Brief:
Gather all lines in the records below that include the word "управления".

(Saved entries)

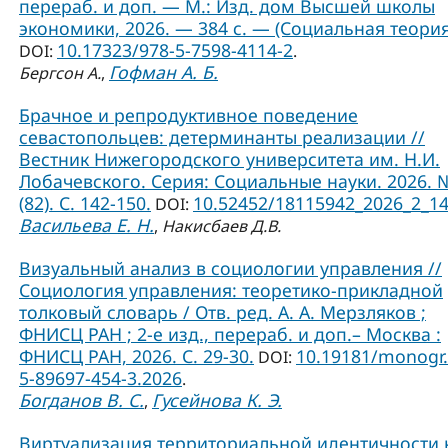
перераб. и доп. — М.: Изд. дом Высшей школы
экономики, 2026. — 384 с. — (Социальная теория
10.17323/978-5-7598-4114-2
DOI:
.
Гофман А. Б.
Бергсон А.
,
Брачное и репродуктивное поведение
севастопольцев: детерминанты реализации //
Вестник Нижегородского университета им. Н.И.
Лобачевского. Серия: Социальные науки. 2026. 
(82). С. 142-150.
10.52452/18115942_2026_2_1
DOI:
Васильева Е. Н.
,
Накисбаев Д.В.
Визуальный анализ в социологии управления //
Социология управления: теоретико-прикладной
толковый словарь / Отв. ред. А. А. Мерзляков ;
ФНИСЦ РАН ; 2-е изд., перераб. и доп.– Москва :
ФНИСЦ РАН, 2026. С. 29-30.
10.19181/monogr.
DOI:
5-89697-454-3.2026
.
Богданов В. С.
Гусейнова К. Э.
,
Виртуализация территориальной идентичности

Output:
Визуальный анализ в социологии управления //
Социология управления: теоретико-прикладной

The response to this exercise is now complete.